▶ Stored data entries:
════════════════════

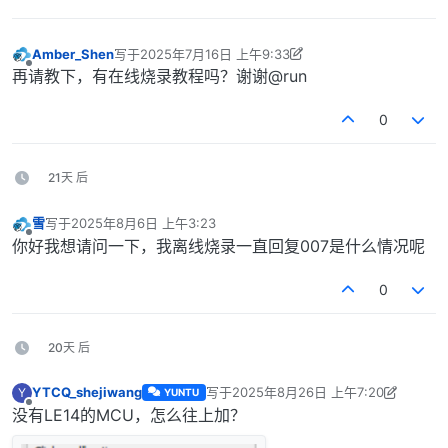
Amber_Shen
写于
2025年7月16日 上午9:33
最后由 Amber_Shen 编辑
2025年7月16日 下午5:33
离线
再请教下，有在线烧录教程吗？谢谢@run
0
21天 后
雪
写于
2025年8月6日 上午3:23
最后由 编辑
离线
你好我想请问一下，我离线烧录一直回复007是什么情况呢
0
20天 后
YTCQ_shejiwang
写于
2025年8月26日 上午7:20
Y
YUNTU
最后由 YTCQ_shejiwang 编辑
2025年8
离线
没有LE14的MCU，怎么往上加？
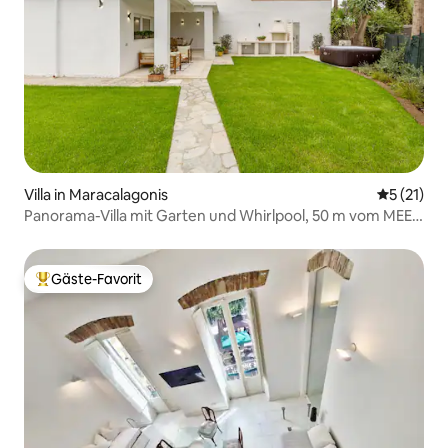
Villa in Maracalagonis
Durchschn
5 (21)
Panorama-Villa mit Garten und Whirlpool, 50 m vom MEER
entfernt
Gäste-Favorit
Beliebter Gäste-Favorit.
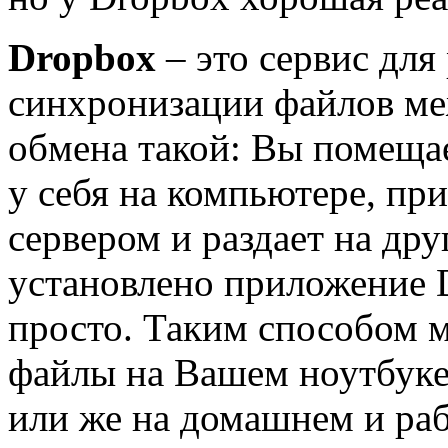
Dropbox
– это сервис для
синхронизации файлов м
обмена такой: Вы помеща
у себя на компьютере, пр
сервером и раздает на дру
установлено приложение 
просто. Таким способом 
файлы на Вашем ноутбуке
или же на домашнем и раб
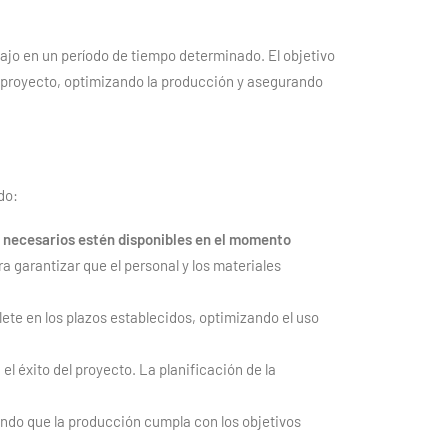
ajo en un período de tiempo determinado. El objetivo
el proyecto, optimizando la producción y asegurando
do:
es necesarios estén disponibles en el momento
a garantizar que el personal y los materiales
ete en los plazos establecidos, optimizando el uso
el éxito del proyecto. La planificación de la
zando que la producción cumpla con los objetivos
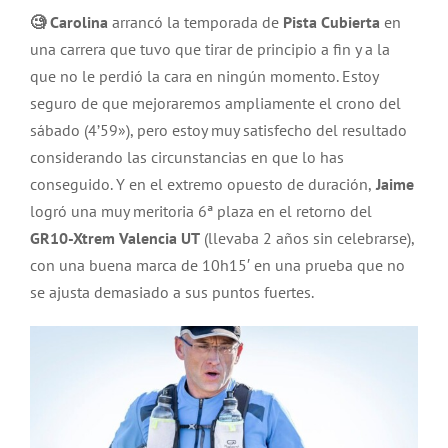
🧐 Carolina
arrancó la temporada de
Pista Cubierta
en
una carrera que tuvo que tirar de principio a fin y a la
que no le perdió la cara en ningún momento. Estoy
seguro de que mejoraremos ampliamente el crono del
sábado (4’59»), pero estoy muy satisfecho del resultado
considerando las circunstancias en que lo has
conseguido. Y en el extremo opuesto de duración,
Jaime
logró una muy meritoria 6ª plaza en el retorno del
GR10-Xtrem Valencia UT
(llevaba 2 años sin celebrarse),
con una buena marca de 10h15′ en una prueba que no
se ajusta demasiado a sus puntos fuertes.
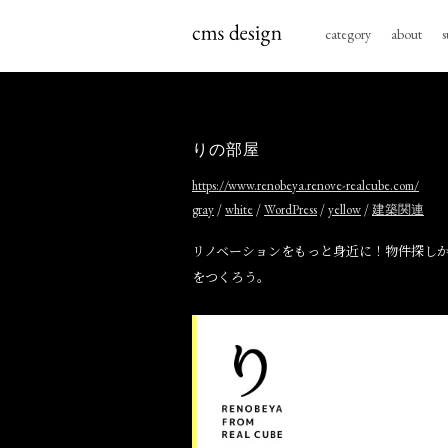
category
about
s
りの部屋
https://www.renobeya.renove-realcube.com/
/
/
/
/
gray
white
WordPress
yellow
建築関連
リノベーションをもっと身近に！物件探し
をつくろう。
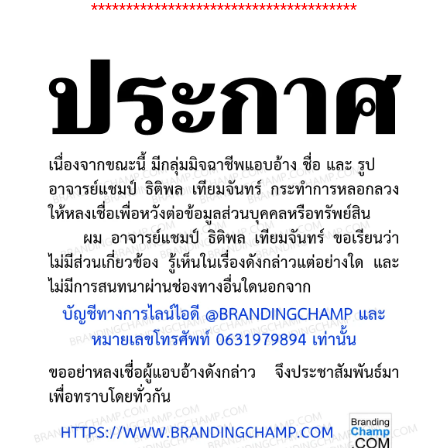
**************************************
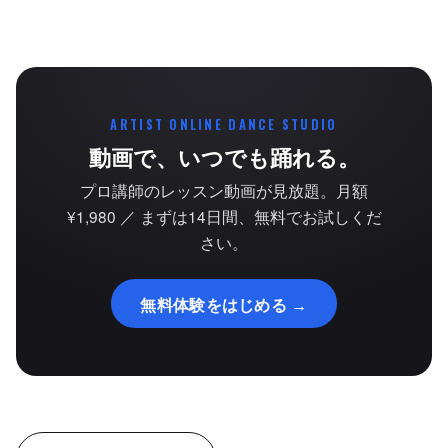
ARTIST ONLINE DANCE STUDIO
動画で、いつでも踊れる。
プロ講師のレッスン動画が見放題。月額
¥1,980 ／ まずは14日間、無料でお試しくだ
さい。
無料体験をはじめる →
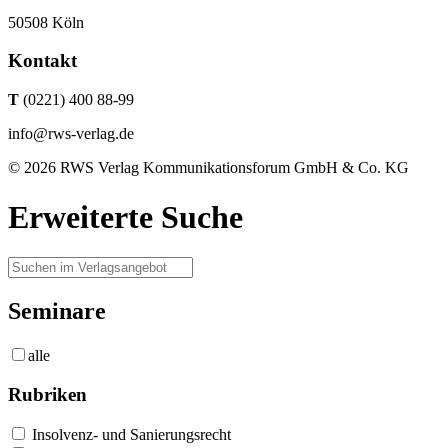
50508 Köln
Kontakt
T
(0221) 400 88-99
info@rws-verlag.de
© 2026 RWS Verlag Kommunikationsforum GmbH & Co. KG
Erweiterte Suche
Seminare
alle
Rubriken
Insolvenz- und Sanierungsrecht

════════════════════

▶ Required action: Take every line from the records that holds "Gäste" and copy it down.

▶ Answer:
Gäste-Favorit
Beliebter Gäste-Favorit.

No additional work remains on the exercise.